I never criticised Kathleen O’Neill for anything, let alone not being radical; I never even mentioned her. What I said was that I guessed *not many* of the people involved would be prepared to do what Markievicz did. *Not many* is not the same as none, let alone the same as criticising Kathleen O’Neill.

Your internet warrior accusation is just as groundless. it does indicate quite a lot about you, though, that you repeat something you’ve purely made up out of thin air.

There are other cities in the world beside Dublin, you know. It’s hilarious that because you haven’t come across me personally in the big wide world you think I mustn’t be, or ever have been, active in anything. Perhaps you just need to get out more, mo chara.

And sorry to disappoint you, I never had Bobby Sands posters on my wall. And nor am I, nor have I ever been, a member of the IRSP. But you’re apparently not one to let facts get in the way of your apparent need to cram as much personal abuse and straw man arguments as you can into 100 words.

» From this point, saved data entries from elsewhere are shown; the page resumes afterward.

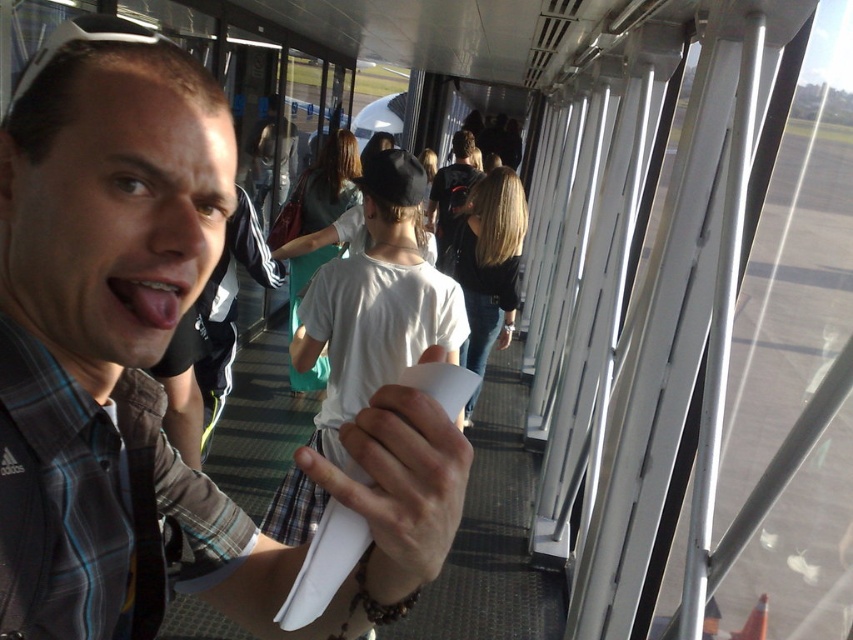 Between plaid shirt at left and white matte shirt at center, which one is positioned lower?

plaid shirt at left is below.

Between point (97, 337) and point (402, 154), which one is positioned behind?

The point (402, 154) is behind.

What are the coordinates of `plaid shirt at left` in the screenshot? It's located at (155, 364).

Locate an element on the screen. The width and height of the screenshot is (853, 640). plaid shirt at left is located at coordinates 155,364.

How much distance is there between white matte shirt at center and white paper at center?

A distance of 1.33 meters exists between white matte shirt at center and white paper at center.

Describe the element at coordinates (376, 301) in the screenshot. I see `white matte shirt at center` at that location.

Identify the location of white matte shirt at center. Image resolution: width=853 pixels, height=640 pixels. (376, 301).

Find the location of `white matte shirt at center`. white matte shirt at center is located at coordinates (376, 301).

Does point (418, 419) come closer to viewer compared to point (141, 285)?

Yes, it is in front of point (141, 285).

Which of these two, white paper at center or pink glossy tongue at center, stands taller?

With more height is white paper at center.

Locate an element on the screen. This screenshot has height=640, width=853. white paper at center is located at coordinates [399, 484].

Your toxic, abusive posts here do serve one useful purpose, however. They just remind me why I generally tend to steer away from these kinds of sites. One of the reasons I finally set up a blog of my own was to have somewhere where participants didn’t mistake volume and toxicity for a half-decent line of argument.



Garibaldy - May 14, 2012

I’ll ask the same question I asked when you recently accused others of abusing her name and then suggested she’d be in éirígí or the IRSP, On the basis of her membership of Fianna Fáil, how are you not guilty of doing the same thing?


Admin - May 15, 2012

She was a left-republican or socialist-republican. When she joined Fianna Fail, there weren’t many options and that party’s original platform was left-wing enough to get them accused of being “communists”.

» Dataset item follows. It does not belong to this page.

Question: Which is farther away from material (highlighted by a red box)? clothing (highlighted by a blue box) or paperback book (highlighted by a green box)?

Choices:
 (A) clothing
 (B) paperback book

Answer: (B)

She died before FF even entered Leinster House, let alone government.

What would be the equivalent organisation today holding her sort of left-republican views? I’d say probably eirigi or the IRSP, certainly not FF.



4. Admin - May 14, 2012

PS: As for describing Markievicz as “Ireland’s first female politician”, I wonder what she herself would make of that sort of description.


Sean Tracey - May 14, 2012

And I wonder what she would make of the IRSP’s known links with drug dealers and protection rackets.

what a scumbag.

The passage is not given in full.